◆ Your task
Look through the entries below and extract exactly the lines from the one containing "de police de" through the one containing "ces messieurs [de la police].", ends included.

◆ Dataset records
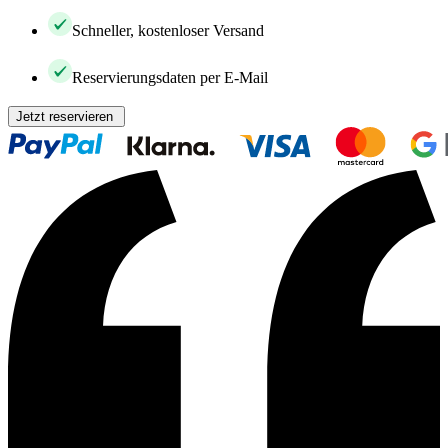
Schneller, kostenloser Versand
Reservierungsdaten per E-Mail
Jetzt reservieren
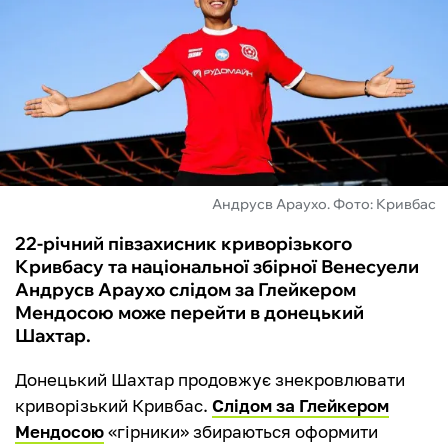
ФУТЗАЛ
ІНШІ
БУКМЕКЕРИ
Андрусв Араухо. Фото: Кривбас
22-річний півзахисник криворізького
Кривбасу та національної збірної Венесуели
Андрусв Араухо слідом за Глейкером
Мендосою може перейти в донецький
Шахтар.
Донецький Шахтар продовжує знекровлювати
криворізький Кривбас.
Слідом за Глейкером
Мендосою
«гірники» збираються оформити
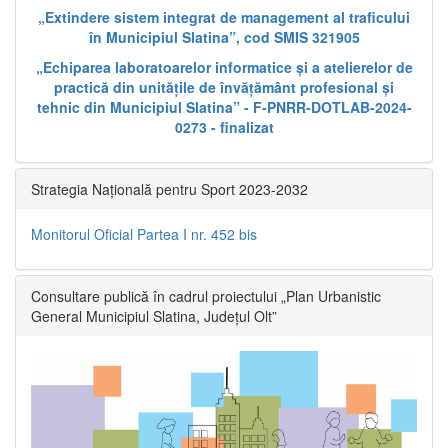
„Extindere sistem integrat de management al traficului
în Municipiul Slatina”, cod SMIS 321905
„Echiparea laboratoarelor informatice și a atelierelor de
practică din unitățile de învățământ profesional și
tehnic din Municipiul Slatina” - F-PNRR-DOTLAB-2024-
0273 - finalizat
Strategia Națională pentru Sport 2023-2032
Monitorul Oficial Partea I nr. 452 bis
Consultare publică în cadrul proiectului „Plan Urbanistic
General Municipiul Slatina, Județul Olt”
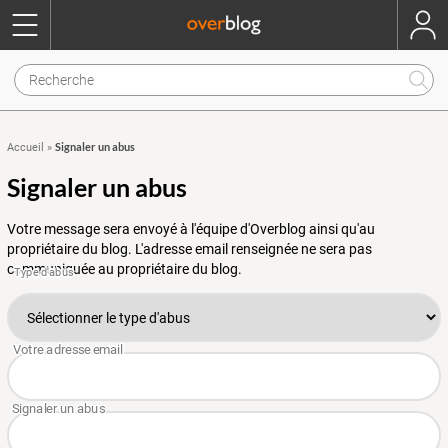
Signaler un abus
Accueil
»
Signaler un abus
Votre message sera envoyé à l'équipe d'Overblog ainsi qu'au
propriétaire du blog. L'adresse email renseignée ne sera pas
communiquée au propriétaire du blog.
---
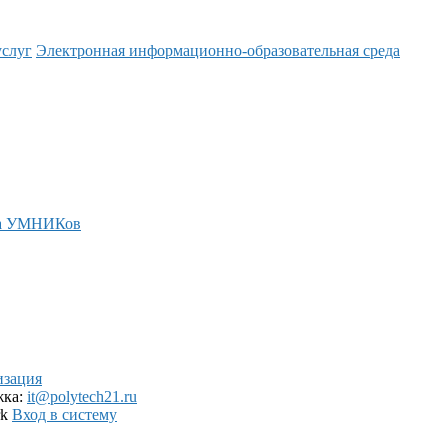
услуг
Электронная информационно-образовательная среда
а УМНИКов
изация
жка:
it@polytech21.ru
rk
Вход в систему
--
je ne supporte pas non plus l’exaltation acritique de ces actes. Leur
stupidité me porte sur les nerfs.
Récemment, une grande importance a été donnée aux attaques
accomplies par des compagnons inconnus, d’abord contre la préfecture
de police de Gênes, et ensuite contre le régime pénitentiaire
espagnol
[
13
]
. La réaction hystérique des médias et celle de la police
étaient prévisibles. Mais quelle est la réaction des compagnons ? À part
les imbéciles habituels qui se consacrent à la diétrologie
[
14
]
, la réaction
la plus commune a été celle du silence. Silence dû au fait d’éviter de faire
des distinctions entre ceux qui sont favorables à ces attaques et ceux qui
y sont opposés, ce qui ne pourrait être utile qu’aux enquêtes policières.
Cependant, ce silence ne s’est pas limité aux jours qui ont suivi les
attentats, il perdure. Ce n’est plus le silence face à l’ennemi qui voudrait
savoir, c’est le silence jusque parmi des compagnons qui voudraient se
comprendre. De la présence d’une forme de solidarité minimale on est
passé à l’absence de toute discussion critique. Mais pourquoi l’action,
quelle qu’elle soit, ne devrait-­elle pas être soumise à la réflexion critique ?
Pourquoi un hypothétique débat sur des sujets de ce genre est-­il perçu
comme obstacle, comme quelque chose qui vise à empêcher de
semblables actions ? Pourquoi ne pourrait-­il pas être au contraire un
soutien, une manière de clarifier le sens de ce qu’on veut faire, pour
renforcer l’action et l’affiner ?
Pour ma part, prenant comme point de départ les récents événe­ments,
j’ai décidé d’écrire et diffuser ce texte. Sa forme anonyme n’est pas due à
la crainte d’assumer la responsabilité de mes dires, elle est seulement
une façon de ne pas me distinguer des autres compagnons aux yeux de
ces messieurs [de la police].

◆ Result for this exercise
de police de Gênes, et ensuite contre le régime pénitentiaire
espagnol
[
13
]
. La réaction hystérique des médias et celle de la police
étaient prévisibles. Mais quelle est la réaction des compagnons ? À part
les imbéciles habituels qui se consacrent à la diétrologie
[
14
]
, la réaction
la plus commune a été celle du silence. Silence dû au fait d’éviter de faire
des distinctions entre ceux qui sont favorables à ces attaques et ceux qui
y sont opposés, ce qui ne pourrait être utile qu’aux enquêtes policières.
Cependant, ce silence ne s’est pas limité aux jours qui ont suivi les
attentats, il perdure. Ce n’est plus le silence face à l’ennemi qui voudrait
savoir, c’est le silence jusque parmi des compagnons qui voudraient se
comprendre. De la présence d’une forme de solidarité minimale on est
passé à l’absence de toute discussion critique. Mais pourquoi l’action,
quelle qu’elle soit, ne devrait-­elle pas être soumise à la réflexion critique ?
Pourquoi un hypothétique débat sur des sujets de ce genre est-­il perçu
comme obstacle, comme quelque chose qui vise à empêcher de
semblables actions ? Pourquoi ne pourrait-­il pas être au contraire un
soutien, une manière de clarifier le sens de ce qu’on veut faire, pour
renforcer l’action et l’affiner ?
Pour ma part, prenant comme point de départ les récents événe­ments,
j’ai décidé d’écrire et diffuser ce texte. Sa forme anonyme n’est pas due à
la crainte d’assumer la responsabilité de mes dires, elle est seulement
une façon de ne pas me distinguer des autres compagnons aux yeux de
ces messieurs [de la police].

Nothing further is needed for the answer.